Secure Control Panel

ServerPilot is designed to keep your servers secure and your data safe.

Our team has a heavy security background. Security research published by our team members includes identifying vulnerabilities in Linux package managers, designing secure software update systems, and securing browsers against CSRF exploits.

If you have security questions or would like to report a security issue, please contact us at security@serverpilot.io

Software Updates

All servers managed by ServerPilot are configured to be automatically updated with security updates from the Ubuntu security repositories as well as the ServerPilot repositories. These updates are signed with the Ubuntu and ServerPilot GPG keys, respectively.

When the ServerPilot agent downloads software from our servers that is packaged in formats other than deb archives, the code is signed with our GPG key and the agent checks these signatures before running the code.

Communications

All communication with ServerPilot performed by your browser and the ServerPilot agent is done over HTTPS/TLS.

The ServerPilot apt repositories are also served over HTTPS.

Many developers mistakenly assume that programmatic communication over HTTPS is always secure. These developers don't realize that their communication libraries default to not checking certificate trust chains, hostnames, or validity dates. We take care to perform these checks. In the very few cases that the programming language makes performing these checks unreliable, we avoid transmitting sensitive information (even over HTTPS) because we know the communication channel can't be completely trusted.

Firewalls

ServerPilot configures an IP tables-based firewall on all servers it manages.
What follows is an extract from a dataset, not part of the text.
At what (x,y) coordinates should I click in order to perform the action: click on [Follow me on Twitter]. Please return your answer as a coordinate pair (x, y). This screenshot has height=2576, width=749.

This firewall allows TCP ports 22 (ssh), 80 (HTTP), and 443 (HTTPS) as well as UDP port 68 (DHCP).

On our own servers, we further restrict SSH and other ports except to our own developers.

SSH

Our developers use SSH to access our own servers and use public key authentication when accessing them.
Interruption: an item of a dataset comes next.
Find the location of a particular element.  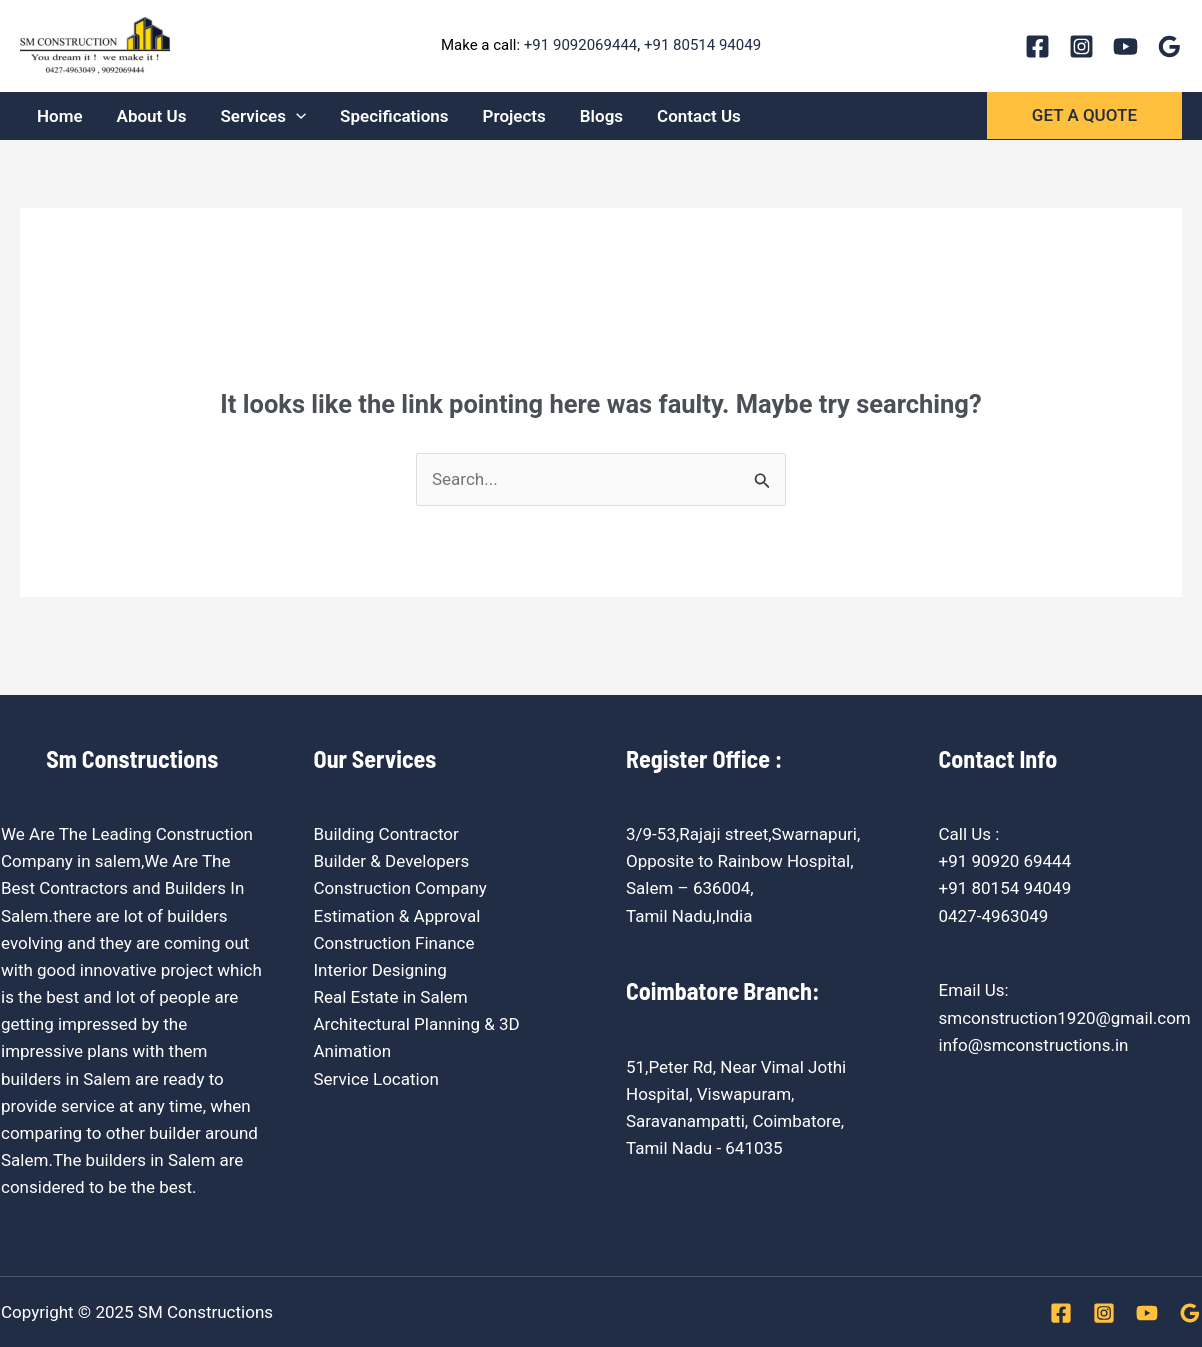 +91 90920 69444 is located at coordinates (1005, 861).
On your servers managed by ServerPilot, we open the firewall to allow port 22 (SSH) so that you can use SSH and SFTP to access your servers. We do not enable insecure FTP on your servers.

Mail

ServerPilot configures a postfix mail server on servers it manages. This mail server is used only for your web applications to send outbound mail. It is not configured to accept mail from outside of the server and the firewall is not opened to allow outside communication with the mail server.

Passwords

We do not store passwords in plain text.

Your ServerPilot account password is hashed using the industry standard PBKDF2.
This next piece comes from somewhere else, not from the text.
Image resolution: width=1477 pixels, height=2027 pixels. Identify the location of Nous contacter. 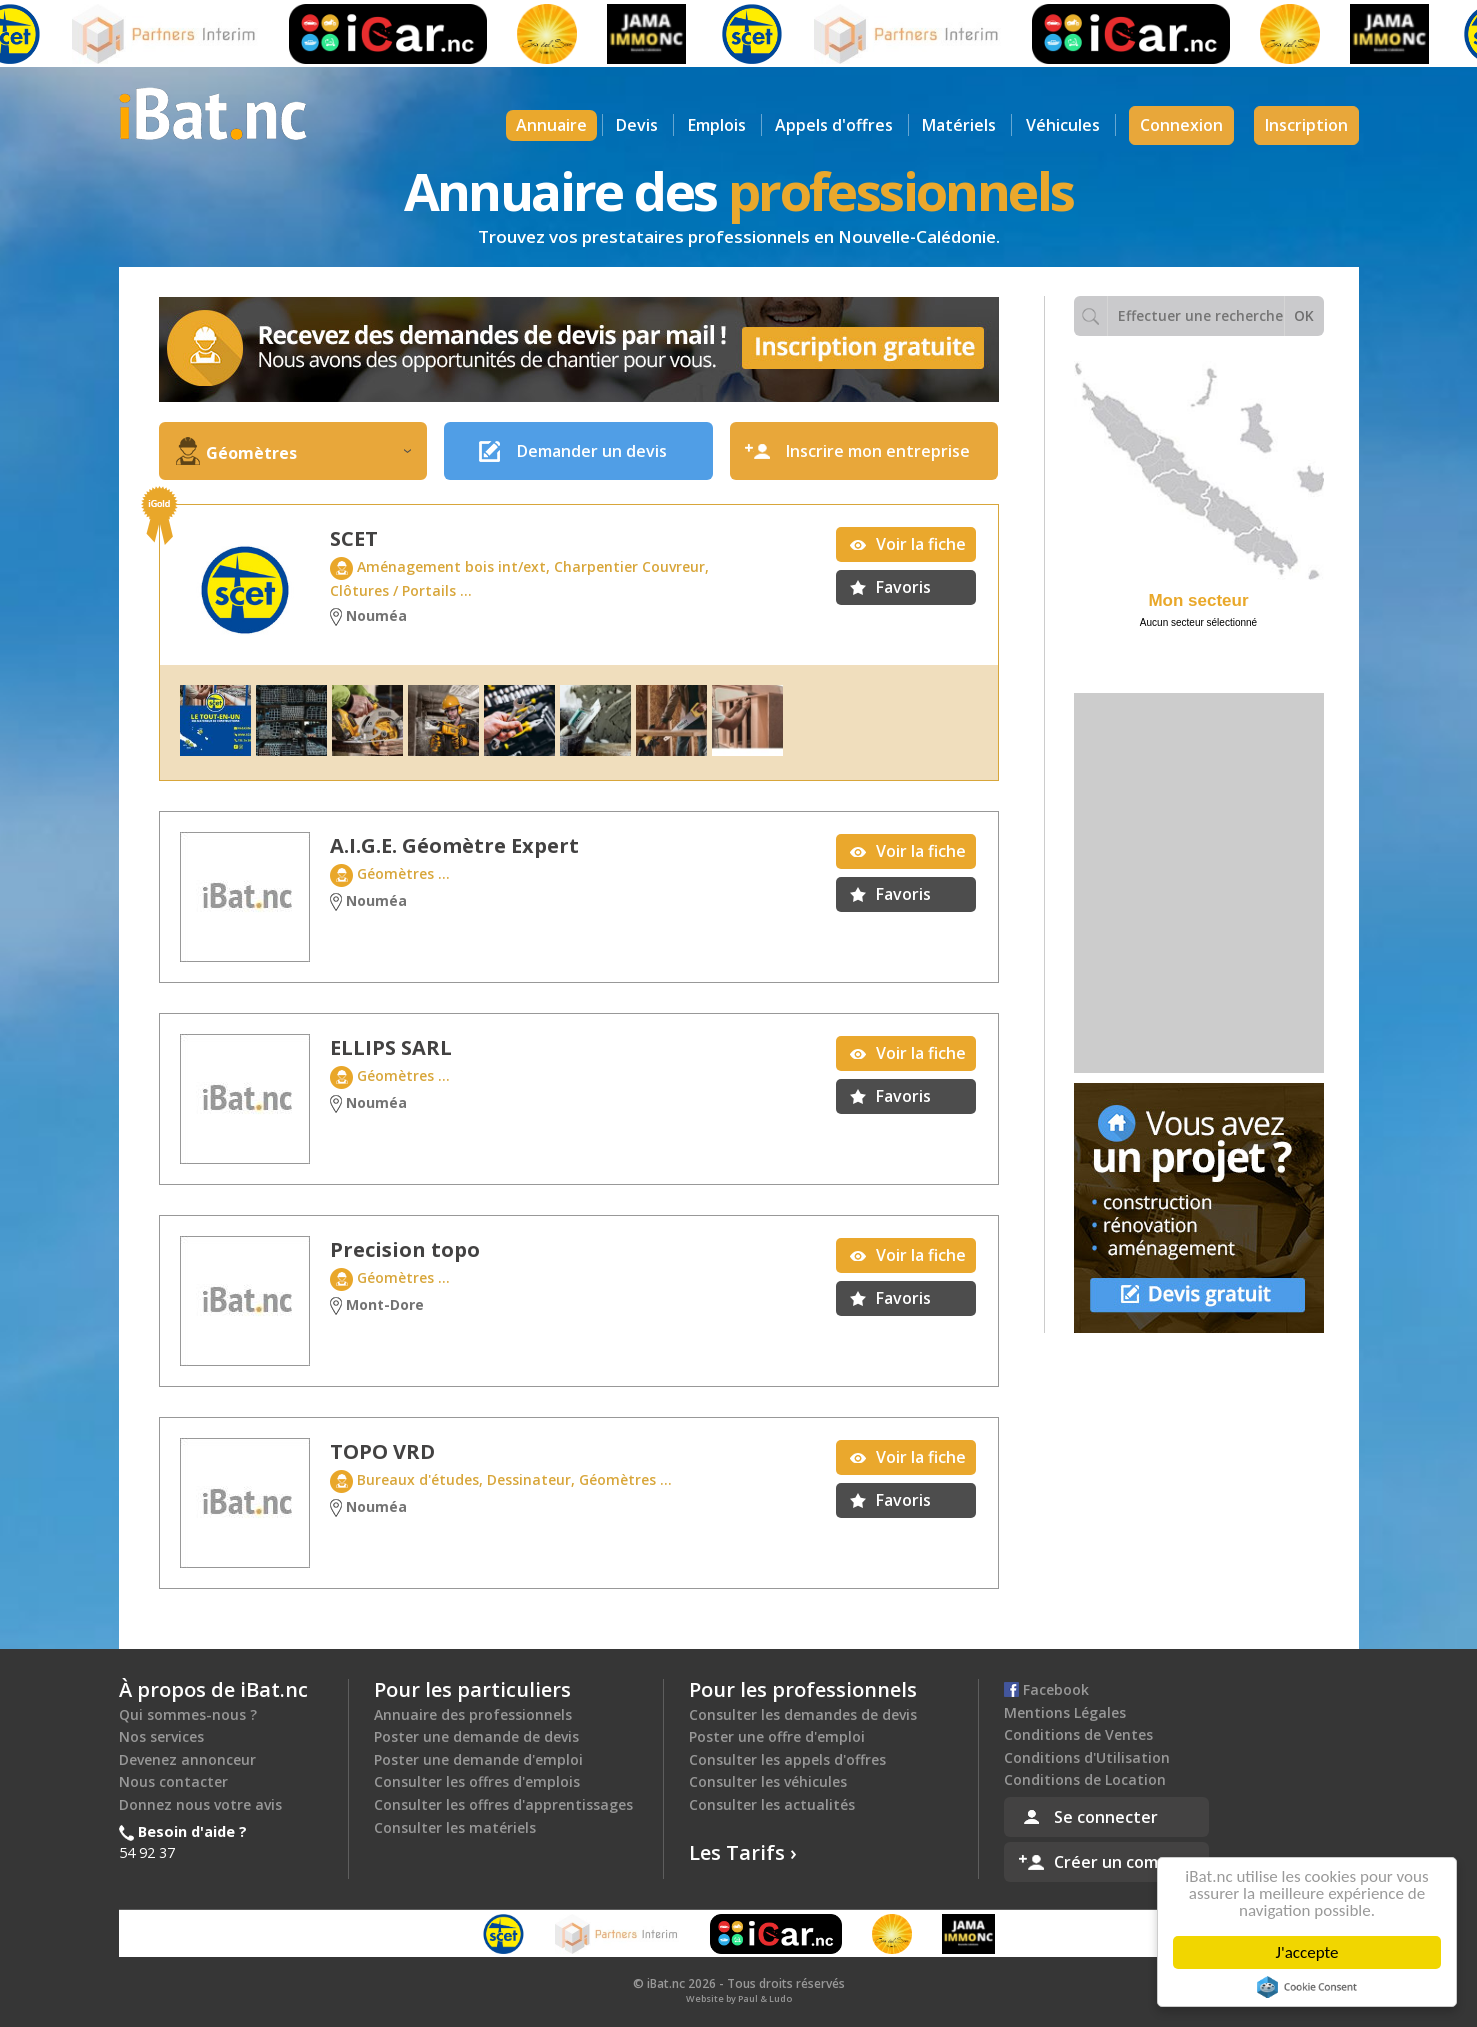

When you set system user passwords or mysql passwords using ServerPilot, we hash those passwords in the appropriate format and transmit them in hashed format to your server (over HTTPS, of course).

Credit Cards

We hand off credit card processing to Stripe. They power online transactions for thousands of business and SaaS platforms and comply with PCI standards in the storage and handling of credit card information.